57-903. Oil and gas; terms, defined.
As used in sections 57-901 to 57-921, unless the context otherwise requires:
(1)(a) Waste, as applied to oil, shall include underground waste, inefficient, excessive, or improper use, or dissipation of reservoir energy, including gas energy and water drive, surface waste, open pit storage, and waste incident to the production of oil in excess of the producer's aboveground storage facilities and lease and contractual requirements, but excluding storage, other than open pit storage, reasonably necessary for building up or maintaining crude stocks and products thereof for consumption, use, and sale; (b) waste, as applied to gas shall include (i) the escape, blowing, or releasing, directly or indirectly, into the open air of gas from wells productive of gas only, or gas from wells producing oil or both oil and gas and (ii) the production of gas in quantities or in such manner as will unreasonably reduce reservoir pressure or unreasonably diminish the quantity of oil or gas that might ultimately be produced, but excluding gas that is reasonably necessary in the drilling, completing, testing, and producing of wells and gas unavoidably produced with oil if it is not economically feasible for the producer to save or use such gas; and (c) waste shall also mean the abuse of the correlative rights of any owner in a pool due to nonuniform, disproportionate, unratable, or excessive withdrawals of oil or gas therefrom causing reasonably avoidable drainage between tracts of land or resulting in one or more owners in such pool producing more than his or her just and equitable share of the oil or gas from such pool;
(2) Commission shall mean the Nebraska Oil and Gas Conservation Commission;
(3) Person shall mean any natural person, corporation, association, partnership, limited liability company, receiver, trustee, executor, administrator, guardian, fiduciary, or other representative of any kind and any department, agency, or instrumentality of the state or of any governmental subdivision thereof;
(4) Oil shall mean crude petroleum oil and other hydrocarbons regardless of gravity which are produced at the wellhead in liquid form and the liquid hydrocarbons known as distillate or condensate recovered or extracted from gas other than gas produced in association with oil and commonly known as casing-head gas;
(5) Gas shall mean all natural gas and all other fluid hydrocarbons not defined as oil;
(6) Pool shall mean an underground reservoir containing a common accumulation of oil or gas or both, each zone of the structure which is completely separated from any other zone in the same structure is a pool as that term is used in sections 57-901 to 57-921;
(7) Field shall mean the general area underlaid by one or more pools;
(8) Owner shall mean the person who has the right to drill into and produce from a pool and to appropriate the oil or gas he or she produces therefrom either for himself or herself or for himself or herself and others;
(9) Producer shall mean the owner of a well or wells capable of producing oil or gas or both or any person who owns and operates a lease, or a unit of producing leases in which other persons own interests, with respect to such well or wells;
(10) Correlative rights shall mean the opportunity afforded to the owner of each property in a pool to produce, so far as it is reasonably practicable to do so without waste, his or her just and equitable share of the oil or gas, or both, in the pool; and
(11) The word and shall include the word or, and the word or shall include the word and.
Source
Annotations
The definition of waste embraces abuse of a correlative right resulting in an owner in the pool producing more than his just and equitable share of the oil therefrom. Ohmart v. Dennis, 188 Neb. 260, 196 N.W.2d 181 (1972).

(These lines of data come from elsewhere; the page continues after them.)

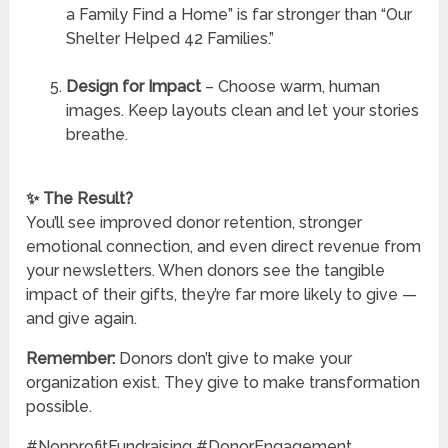
a Family Find a Home” is far stronger than “Our
Shelter Helped 42 Families.”
Design for Impact
– Choose warm, human
images. Keep layouts clean and let your stories
breathe.
✨ The Result?
You’ll see improved donor retention, stronger
emotional connection, and even direct revenue from
your newsletters. When donors see the tangible
impact of their gifts, they’re far more likely to give —
and give again.
Remember:
Donors don’t give to make your
organization exist. They give to make transformation
possible.
#NonprofitFundraising #DonorEngagement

One form of waste is abuse of correlative rights of any owner in a pool of oil or gas whereby another owner avoidably drains more than a just and equitable share from the pool. Farmers Irr. Dist. v. Schumacher, 187 Neb. 825, 194 N.W.2d 788 (1972).
Cited in discussion in recovery allowed lessee who refused to participate in a precompulsory unitization agreement. Baumgartner v. Gulf Oil Co., 184 Neb. 384, 168 N.W.2d 510 (1969).